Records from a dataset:

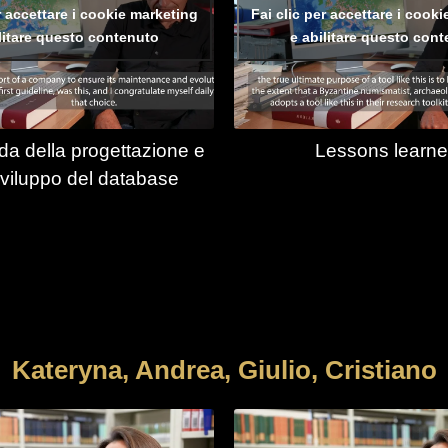
r accettare i cookie marketing
Fai clic per accettare i cook
litare questo contenuto
e abilitare questo con
da della progettazione e
Lessons learn
sviluppo del database
Kateryna, Andrea, Giulio, Cristiano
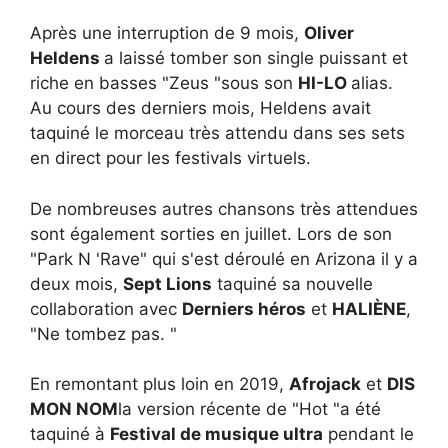
Après une interruption de 9 mois,
Oliver
Heldens
a laissé tomber son single puissant et
riche en basses "
Zeus "sous son
HI-LO
alias.
Au cours des derniers mois, Heldens avait
taquiné le morceau très attendu dans ses sets
en direct pour les festivals virtuels.
De nombreuses autres chansons très attendues
sont également sorties en juillet. Lors de son
"Park N 'Rave" qui s'est déroulé en Arizona il y a
deux mois,
Sept Lions
taquiné sa nouvelle
collaboration avec
Derniers héros
et
HALIÈNE
,
"
Ne tombez pas. "
En remontant plus loin en 2019,
Afrojack
et
DIS
MON NOM
la version récente de "
Hot "a été
taquiné à
Festival de musique ultra
pendant le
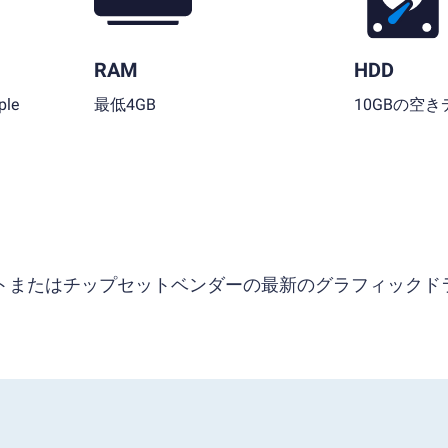
RAM
HDD
le
最低4GB
10GBの空
ソフトまたはチップセットベンダーの最新のグラフィックド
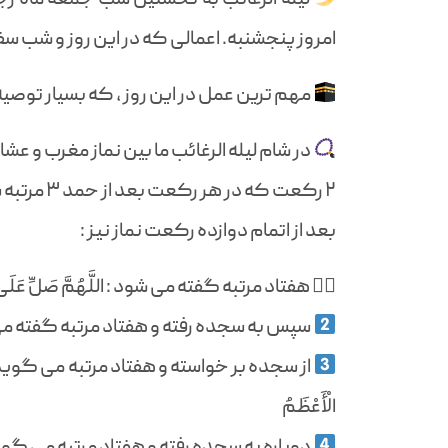
امروز پنجشنبه. اعمالی که در این روز و شب س
مهم ترین عمل در این روز ، که بسیار توصی
۲ رکعت که در هر رکعت بعد از حمد ۳ مرتبه سوره قدر و ۱۲ مرتبه سوره توحید خوانده می شود.
بعد از اتمام دوازده رکعت نماز نیز :
۱️⃣ هفتاد مرتبه گفته می شود : اللَّهُمَّ صَلِّ عَلَی مُحَمَّدٍ النَّبِیِّ الْأُمِّیِّ وَ عَلَی آلِهِ
سپس به سجده رفته و هفتاد مرتبه گفته می شود : سُب
از سجده بر خواسته و هفتاد مرتبه می گوید : رَبِّ اغْفِرْ 
الْأَعْظَمُ
دوباره به سجده رفته و هفتاد مرتبه می گوید : سُبُّو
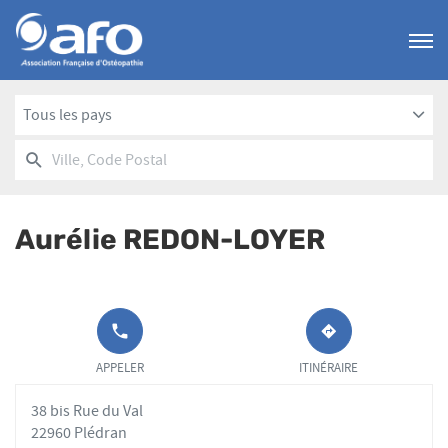
Menu
Tous les pays
RECHERCHER
UN
Ville,
POINT
Code
DE
Postal
VENTE
Aurélie REDON-LOYER
AFO
APPELER LE
JUSQU'AU
POINT DE
POINT
APPELER
ITINÉRAIRE
VENTE
DE
AURÉLIE
VENTE
38 bis Rue du Val
REDON-
AURÉLIE
LOYER AU
REDON-
22960 Plédran
LOYER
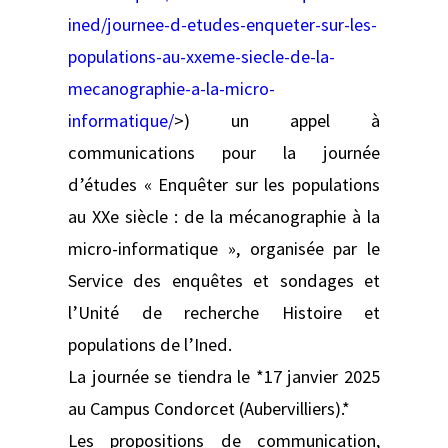
ined/journee-d-etudes-enqueter-sur-les-
populations-au-xxeme-siecle-de-la-
mecanographie-a-la-micro-
informatique/
>) un appel à
communications pour la journée
d’études « Enquêter sur les populations
au XXe siècle : de la mécanographie à la
micro-informatique », organisée par le
Service des enquêtes et sondages et
l’Unité de recherche Histoire et
populations de l’Ined.
La journée se tiendra le *17 janvier 2025
au Campus Condorcet (Aubervilliers).*
Les propositions de communication,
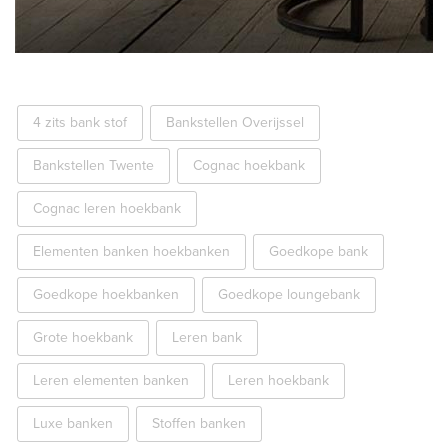
4 zits bank stof
Bankstellen Overijssel
Bankstellen Twente
Cognac hoekbank
Cognac leren hoekbank
Elementen banken hoekbanken
Goedkope bank
Goedkope hoekbanken
Goedkope loungebank
Grote hoekbank
Leren bank
Leren elementen banken
Leren hoekbank
Luxe banken
Stoffen banken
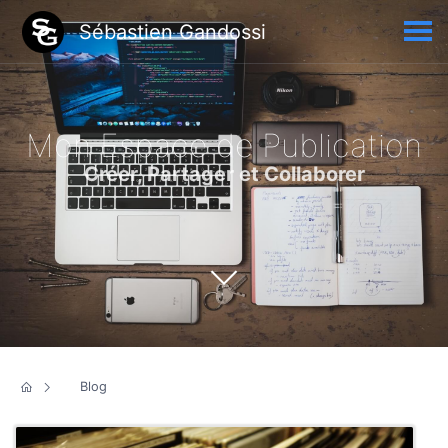
Sébastien Gandossi
Mon Espace de Publication
Créer, Partager et Collaborer
Blog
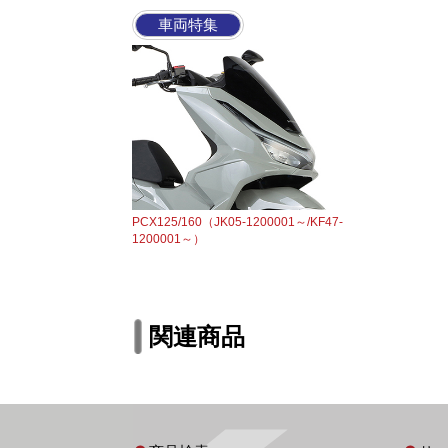
車両特集
PCX125/160（JK05-1200001～/KF47-
1200001～）
関連商品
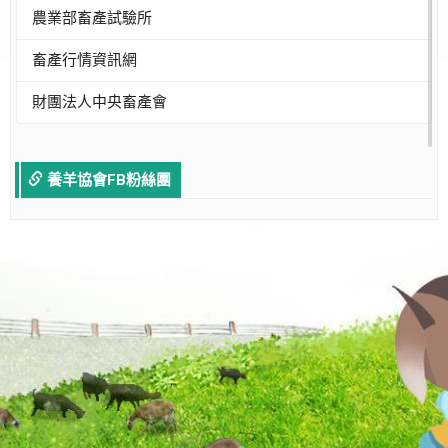
農業部畜產試驗所
畜產行情資訊網
財團法人中央畜產會
養羊協會FB粉絲團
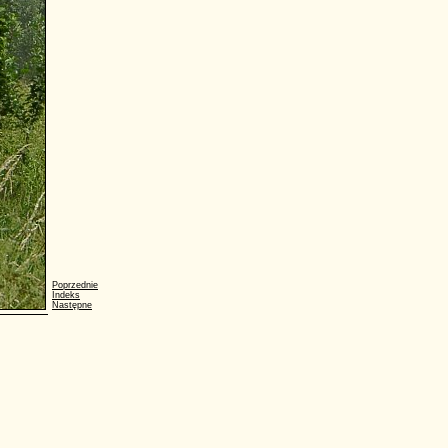
Poprzednie
Indeks
Następne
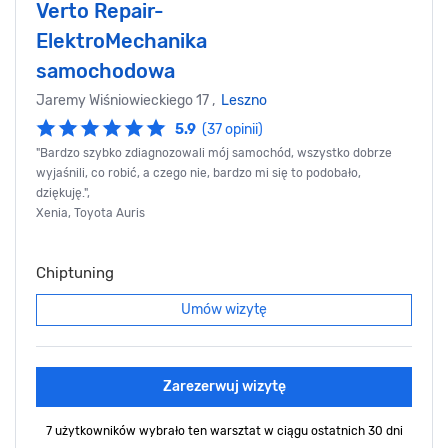
Verto Repair-
ElektroMechanika
samochodowa
Jaremy Wiśniowieckiego 17 ,
Leszno
5.9
(37 opinii)
"Bardzo szybko zdiagnozowali mój samochód, wszystko dobrze
wyjaśnili, co robić, a czego nie, bardzo mi się to podobało,
dziękuję.",
Xenia, Toyota Auris
Chiptuning
Umów wizytę
Zarezerwuj wizytę
7 użytkowników wybrało ten warsztat
w ciągu ostatnich 30 dni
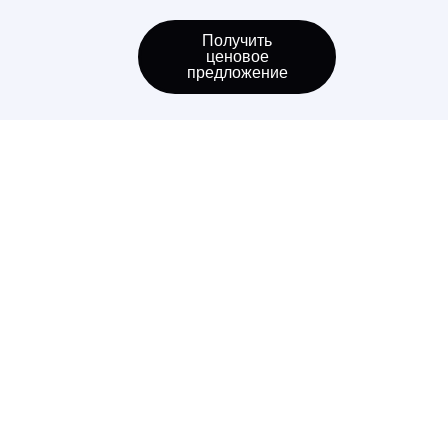
Получить
ценовое
предложение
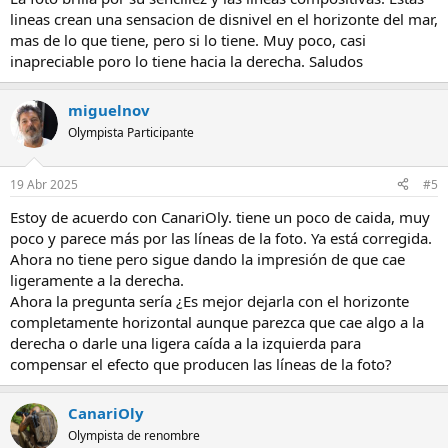
lineas crean una sensacion de disnivel en el horizonte del mar,
mas de lo que tiene, pero si lo tiene. Muy poco, casi
inapreciable poro lo tiene hacia la derecha. Saludos
miguelnov
Olympista Participante
19 Abr 2025
#5
Estoy de acuerdo con CanariOly. tiene un poco de caida, muy
poco y parece más por las líneas de la foto. Ya está corregida.
Ahora no tiene pero sigue dando la impresión de que cae
ligeramente a la derecha.
Ahora la pregunta sería ¿Es mejor dejarla con el horizonte
completamente horizontal aunque parezca que cae algo a la
derecha o darle una ligera caída a la izquierda para
compensar el efecto que producen las líneas de la foto?
CanariOly
Olympista de renombre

**What to produce**
Now transcribe the lines above exactly, starting at the line containing "Goedkope hoekbanken" and ending at the line containing "ligeramente a la derecha.", both lines included, pictures excluded.

**Answer**
Goedkope hoekbanken
Goedkope loungebank
Grote hoekbank
Leren bank
Leren elementen banken
Leren hoekbank
Luxe banken
Stoffen banken
Sébastien Gandossi
Mon Espace de Publication
Créer, Partager et Collaborer
Blog
車両特集
PCX125/160（JK05-1200001～/KF47-
1200001～）
関連商品
農業部畜產試驗所
畜產行情資訊網
財團法人中央畜產會
養羊協會FB粉絲團
Poprzednie
Indeks
Następne
Verto Repair-
ElektroMechanika
samochodowa
Jaremy Wiśniowieckiego 17 ,
Leszno
5.9
(37 opinii)
"Bardzo szybko zdiagnozowali mój samochód, wszystko dobrze
wyjaśnili, co robić, a czego nie, bardzo mi się to podobało,
dziękuję.",
Xenia, Toyota Auris
Chiptuning
Umów wizytę
Zarezerwuj wizytę
7 użytkowników wybrało ten warsztat
w ciągu ostatnich 30 dni
Получить
ценовое
предложение
lineas crean una sensacion de disnivel en el horizonte del mar,
mas de lo que tiene, pero si lo tiene. Muy poco, casi
inapreciable poro lo tiene hacia la derecha. Saludos
miguelnov
Olympista Participante
19 Abr 2025
#5
Estoy de acuerdo con CanariOly. tiene un poco de caida, muy
poco y parece más por las líneas de la foto. Ya está corregida.
Ahora no tiene pero sigue dando la impresión de que cae
ligeramente a la derecha.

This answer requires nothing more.